§ What to do
Among the entries that follow, find every line with the word "looking" and copy it.

Stored dataset items

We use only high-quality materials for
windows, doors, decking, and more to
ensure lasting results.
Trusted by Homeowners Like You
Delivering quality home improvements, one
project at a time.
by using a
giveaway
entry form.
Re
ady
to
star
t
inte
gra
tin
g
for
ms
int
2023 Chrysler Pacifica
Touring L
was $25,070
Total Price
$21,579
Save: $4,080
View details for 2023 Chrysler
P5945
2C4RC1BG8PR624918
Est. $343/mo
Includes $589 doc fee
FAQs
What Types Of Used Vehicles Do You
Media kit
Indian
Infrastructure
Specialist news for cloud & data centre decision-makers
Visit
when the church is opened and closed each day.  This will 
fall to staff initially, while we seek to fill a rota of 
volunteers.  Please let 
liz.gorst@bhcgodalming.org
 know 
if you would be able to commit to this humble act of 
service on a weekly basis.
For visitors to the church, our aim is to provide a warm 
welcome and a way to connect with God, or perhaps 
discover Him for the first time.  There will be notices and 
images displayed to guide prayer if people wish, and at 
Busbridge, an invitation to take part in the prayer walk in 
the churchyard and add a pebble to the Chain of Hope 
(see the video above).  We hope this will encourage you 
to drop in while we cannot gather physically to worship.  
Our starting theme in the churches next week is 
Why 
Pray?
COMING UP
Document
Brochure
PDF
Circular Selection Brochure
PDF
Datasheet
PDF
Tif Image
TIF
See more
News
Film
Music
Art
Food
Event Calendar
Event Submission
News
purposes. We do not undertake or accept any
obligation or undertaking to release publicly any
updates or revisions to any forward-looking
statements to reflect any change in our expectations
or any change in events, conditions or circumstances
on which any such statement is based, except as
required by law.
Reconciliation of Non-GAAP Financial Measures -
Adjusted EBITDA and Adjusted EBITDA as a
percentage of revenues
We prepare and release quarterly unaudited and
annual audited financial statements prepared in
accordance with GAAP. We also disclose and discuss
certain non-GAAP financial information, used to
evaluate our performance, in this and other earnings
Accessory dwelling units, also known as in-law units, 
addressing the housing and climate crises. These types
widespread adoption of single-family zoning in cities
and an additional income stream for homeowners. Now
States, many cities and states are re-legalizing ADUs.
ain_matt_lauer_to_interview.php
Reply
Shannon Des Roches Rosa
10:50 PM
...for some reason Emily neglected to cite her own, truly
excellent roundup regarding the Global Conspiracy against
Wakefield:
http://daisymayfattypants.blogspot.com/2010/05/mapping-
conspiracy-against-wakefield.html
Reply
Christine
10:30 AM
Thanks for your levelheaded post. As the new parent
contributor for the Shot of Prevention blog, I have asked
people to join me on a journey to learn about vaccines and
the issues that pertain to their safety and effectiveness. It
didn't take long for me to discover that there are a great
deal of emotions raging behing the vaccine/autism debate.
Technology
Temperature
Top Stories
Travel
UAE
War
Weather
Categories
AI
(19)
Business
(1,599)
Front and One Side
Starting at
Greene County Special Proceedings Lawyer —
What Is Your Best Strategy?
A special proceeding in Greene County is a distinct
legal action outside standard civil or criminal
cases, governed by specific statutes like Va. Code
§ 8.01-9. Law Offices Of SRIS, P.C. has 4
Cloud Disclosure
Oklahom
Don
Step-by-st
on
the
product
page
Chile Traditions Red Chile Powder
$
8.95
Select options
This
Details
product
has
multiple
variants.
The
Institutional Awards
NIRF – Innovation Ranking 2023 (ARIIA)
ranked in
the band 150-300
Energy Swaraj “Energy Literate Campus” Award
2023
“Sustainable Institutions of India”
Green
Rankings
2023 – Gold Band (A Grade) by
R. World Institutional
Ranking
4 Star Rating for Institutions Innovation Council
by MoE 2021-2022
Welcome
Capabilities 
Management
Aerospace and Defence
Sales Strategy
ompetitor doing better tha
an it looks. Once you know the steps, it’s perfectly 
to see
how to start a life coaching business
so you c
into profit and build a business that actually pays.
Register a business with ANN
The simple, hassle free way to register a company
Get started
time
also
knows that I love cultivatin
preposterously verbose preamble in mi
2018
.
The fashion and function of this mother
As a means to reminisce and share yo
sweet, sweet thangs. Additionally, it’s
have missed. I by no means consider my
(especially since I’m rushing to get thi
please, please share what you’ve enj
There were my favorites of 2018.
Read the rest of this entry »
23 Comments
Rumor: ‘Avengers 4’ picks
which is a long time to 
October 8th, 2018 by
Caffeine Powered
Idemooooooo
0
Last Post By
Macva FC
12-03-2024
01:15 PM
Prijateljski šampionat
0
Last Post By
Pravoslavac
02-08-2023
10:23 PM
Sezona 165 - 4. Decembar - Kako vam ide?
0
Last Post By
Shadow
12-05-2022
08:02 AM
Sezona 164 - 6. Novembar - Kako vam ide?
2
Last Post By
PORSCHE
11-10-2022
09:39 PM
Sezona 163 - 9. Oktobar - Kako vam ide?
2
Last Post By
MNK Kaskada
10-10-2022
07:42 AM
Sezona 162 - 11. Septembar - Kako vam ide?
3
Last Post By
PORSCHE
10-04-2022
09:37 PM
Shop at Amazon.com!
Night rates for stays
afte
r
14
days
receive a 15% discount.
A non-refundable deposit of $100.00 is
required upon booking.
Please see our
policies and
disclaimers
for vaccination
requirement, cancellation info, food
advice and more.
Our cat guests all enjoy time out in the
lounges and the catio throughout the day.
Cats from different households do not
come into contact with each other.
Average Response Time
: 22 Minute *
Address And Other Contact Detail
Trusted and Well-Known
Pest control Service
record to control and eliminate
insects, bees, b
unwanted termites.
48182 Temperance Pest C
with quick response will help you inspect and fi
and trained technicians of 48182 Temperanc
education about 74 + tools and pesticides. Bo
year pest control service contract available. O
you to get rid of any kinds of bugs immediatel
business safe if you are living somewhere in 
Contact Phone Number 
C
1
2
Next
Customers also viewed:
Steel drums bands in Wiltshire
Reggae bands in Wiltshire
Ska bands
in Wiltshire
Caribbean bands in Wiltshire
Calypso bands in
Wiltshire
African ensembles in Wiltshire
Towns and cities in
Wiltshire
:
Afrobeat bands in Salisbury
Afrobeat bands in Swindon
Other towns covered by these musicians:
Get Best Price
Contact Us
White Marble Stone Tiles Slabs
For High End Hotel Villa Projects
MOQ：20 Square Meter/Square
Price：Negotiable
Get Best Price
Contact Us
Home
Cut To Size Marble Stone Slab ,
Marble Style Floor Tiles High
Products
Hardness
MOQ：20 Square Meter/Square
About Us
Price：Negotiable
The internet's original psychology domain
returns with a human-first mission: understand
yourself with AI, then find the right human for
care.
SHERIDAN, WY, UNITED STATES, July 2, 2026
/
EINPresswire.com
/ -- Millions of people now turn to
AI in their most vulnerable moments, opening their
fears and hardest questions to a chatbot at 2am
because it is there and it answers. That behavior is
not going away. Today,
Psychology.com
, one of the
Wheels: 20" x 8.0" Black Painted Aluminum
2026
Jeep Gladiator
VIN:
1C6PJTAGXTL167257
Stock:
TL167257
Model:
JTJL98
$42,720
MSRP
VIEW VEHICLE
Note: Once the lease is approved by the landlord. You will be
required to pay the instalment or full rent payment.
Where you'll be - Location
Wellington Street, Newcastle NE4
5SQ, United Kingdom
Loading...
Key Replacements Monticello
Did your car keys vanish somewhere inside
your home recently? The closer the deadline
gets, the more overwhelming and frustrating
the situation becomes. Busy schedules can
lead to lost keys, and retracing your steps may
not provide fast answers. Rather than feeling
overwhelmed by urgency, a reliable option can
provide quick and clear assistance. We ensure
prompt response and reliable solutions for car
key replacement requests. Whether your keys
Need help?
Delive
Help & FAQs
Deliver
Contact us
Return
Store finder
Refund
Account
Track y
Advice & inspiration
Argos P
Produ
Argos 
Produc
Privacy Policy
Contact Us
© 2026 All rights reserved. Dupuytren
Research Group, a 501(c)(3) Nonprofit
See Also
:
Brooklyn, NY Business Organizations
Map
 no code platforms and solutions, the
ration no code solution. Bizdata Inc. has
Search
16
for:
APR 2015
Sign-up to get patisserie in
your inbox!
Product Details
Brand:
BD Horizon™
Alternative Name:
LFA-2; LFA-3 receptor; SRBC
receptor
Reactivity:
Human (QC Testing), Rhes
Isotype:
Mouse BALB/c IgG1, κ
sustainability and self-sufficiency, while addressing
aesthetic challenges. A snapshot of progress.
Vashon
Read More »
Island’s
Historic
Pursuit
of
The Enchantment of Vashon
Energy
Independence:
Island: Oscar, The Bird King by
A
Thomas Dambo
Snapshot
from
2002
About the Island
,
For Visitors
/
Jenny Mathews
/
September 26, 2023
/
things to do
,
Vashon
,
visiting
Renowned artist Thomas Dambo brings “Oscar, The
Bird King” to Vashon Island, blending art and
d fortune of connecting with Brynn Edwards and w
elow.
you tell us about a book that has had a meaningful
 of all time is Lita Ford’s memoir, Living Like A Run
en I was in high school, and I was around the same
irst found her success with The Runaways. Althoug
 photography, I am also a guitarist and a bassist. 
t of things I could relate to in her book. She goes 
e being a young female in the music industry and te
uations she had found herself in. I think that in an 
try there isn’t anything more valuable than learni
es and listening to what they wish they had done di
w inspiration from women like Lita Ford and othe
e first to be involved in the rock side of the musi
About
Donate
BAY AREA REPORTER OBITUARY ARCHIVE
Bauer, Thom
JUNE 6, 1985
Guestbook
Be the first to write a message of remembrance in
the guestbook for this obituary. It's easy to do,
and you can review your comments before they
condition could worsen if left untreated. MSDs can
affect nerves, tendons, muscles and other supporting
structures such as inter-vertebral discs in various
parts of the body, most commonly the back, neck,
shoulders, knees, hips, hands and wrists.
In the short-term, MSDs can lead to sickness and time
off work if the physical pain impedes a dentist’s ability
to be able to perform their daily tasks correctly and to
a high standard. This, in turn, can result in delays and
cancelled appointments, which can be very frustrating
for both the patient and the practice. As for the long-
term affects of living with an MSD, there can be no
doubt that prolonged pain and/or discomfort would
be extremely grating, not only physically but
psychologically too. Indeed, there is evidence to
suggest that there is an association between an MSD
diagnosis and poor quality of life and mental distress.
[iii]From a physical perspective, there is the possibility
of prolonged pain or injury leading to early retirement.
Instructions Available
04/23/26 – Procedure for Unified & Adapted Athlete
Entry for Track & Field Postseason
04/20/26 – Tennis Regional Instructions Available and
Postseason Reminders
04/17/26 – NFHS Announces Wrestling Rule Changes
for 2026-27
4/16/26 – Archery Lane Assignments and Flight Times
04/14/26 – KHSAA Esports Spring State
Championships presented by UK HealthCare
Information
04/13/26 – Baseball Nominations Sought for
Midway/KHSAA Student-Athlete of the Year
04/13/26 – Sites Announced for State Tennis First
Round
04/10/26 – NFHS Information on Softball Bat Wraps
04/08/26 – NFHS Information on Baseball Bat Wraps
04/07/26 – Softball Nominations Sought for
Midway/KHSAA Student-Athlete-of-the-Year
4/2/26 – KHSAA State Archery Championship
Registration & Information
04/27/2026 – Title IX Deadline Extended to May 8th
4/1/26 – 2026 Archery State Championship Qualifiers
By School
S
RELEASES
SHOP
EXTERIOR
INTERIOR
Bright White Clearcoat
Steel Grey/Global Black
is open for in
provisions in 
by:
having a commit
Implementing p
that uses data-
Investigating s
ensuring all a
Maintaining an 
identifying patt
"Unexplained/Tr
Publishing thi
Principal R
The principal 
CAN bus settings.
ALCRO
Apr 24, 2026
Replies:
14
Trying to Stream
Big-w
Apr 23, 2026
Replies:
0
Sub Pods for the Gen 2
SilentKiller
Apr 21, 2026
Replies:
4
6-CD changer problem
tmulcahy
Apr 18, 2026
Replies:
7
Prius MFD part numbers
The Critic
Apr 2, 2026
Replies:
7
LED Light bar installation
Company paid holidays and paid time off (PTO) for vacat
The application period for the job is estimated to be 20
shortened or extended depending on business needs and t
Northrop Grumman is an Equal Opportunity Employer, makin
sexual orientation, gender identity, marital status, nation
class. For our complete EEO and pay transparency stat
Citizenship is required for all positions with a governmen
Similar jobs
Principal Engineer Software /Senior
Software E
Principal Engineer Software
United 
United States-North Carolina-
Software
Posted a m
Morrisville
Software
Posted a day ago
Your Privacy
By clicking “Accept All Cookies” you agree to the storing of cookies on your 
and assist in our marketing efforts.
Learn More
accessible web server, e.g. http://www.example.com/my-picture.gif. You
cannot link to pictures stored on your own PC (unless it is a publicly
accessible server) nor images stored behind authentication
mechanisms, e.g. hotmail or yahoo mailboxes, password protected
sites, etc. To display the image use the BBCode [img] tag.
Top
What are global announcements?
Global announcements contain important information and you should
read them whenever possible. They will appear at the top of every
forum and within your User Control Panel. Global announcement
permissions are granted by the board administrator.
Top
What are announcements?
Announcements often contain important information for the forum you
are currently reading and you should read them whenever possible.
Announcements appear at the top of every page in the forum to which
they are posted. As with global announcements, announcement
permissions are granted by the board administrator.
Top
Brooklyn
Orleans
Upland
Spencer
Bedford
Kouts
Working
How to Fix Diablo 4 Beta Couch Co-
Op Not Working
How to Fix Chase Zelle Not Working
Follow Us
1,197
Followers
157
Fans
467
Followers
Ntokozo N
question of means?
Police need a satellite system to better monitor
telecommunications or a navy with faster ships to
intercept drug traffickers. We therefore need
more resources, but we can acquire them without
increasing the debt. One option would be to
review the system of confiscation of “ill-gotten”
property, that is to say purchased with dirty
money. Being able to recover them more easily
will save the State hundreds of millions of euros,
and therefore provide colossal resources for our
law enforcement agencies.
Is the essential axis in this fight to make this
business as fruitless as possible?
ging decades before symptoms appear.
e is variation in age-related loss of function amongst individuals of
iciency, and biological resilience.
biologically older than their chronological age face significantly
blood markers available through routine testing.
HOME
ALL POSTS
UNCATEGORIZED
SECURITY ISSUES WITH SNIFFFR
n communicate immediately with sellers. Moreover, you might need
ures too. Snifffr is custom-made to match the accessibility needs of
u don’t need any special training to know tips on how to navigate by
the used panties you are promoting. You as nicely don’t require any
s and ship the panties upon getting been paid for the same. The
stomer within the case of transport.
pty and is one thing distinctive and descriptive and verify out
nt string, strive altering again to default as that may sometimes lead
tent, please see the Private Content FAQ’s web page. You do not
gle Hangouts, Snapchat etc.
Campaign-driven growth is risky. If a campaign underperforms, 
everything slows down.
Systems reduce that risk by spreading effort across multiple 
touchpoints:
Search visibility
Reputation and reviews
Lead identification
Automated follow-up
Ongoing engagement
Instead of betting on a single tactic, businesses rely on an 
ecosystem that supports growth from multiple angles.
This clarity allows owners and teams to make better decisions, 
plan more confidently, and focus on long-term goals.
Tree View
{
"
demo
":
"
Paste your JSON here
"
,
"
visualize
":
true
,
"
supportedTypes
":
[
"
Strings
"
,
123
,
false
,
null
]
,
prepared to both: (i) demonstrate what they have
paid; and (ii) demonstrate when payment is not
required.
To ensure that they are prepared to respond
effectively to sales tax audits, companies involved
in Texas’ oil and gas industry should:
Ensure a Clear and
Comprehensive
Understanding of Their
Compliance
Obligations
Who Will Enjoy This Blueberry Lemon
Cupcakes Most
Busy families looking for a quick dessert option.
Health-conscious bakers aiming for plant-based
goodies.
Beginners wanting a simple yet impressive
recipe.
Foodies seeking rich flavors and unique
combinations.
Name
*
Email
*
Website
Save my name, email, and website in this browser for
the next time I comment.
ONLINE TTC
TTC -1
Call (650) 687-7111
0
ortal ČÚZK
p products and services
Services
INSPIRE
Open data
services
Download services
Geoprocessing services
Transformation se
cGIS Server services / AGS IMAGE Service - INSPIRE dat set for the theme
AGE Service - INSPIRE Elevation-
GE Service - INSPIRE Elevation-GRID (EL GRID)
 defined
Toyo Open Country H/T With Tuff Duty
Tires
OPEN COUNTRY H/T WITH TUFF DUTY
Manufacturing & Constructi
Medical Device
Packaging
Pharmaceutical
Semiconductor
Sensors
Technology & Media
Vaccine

§ Problem solution
updates or revisions to any forward-looking
Busy families looking for a quick dessert option.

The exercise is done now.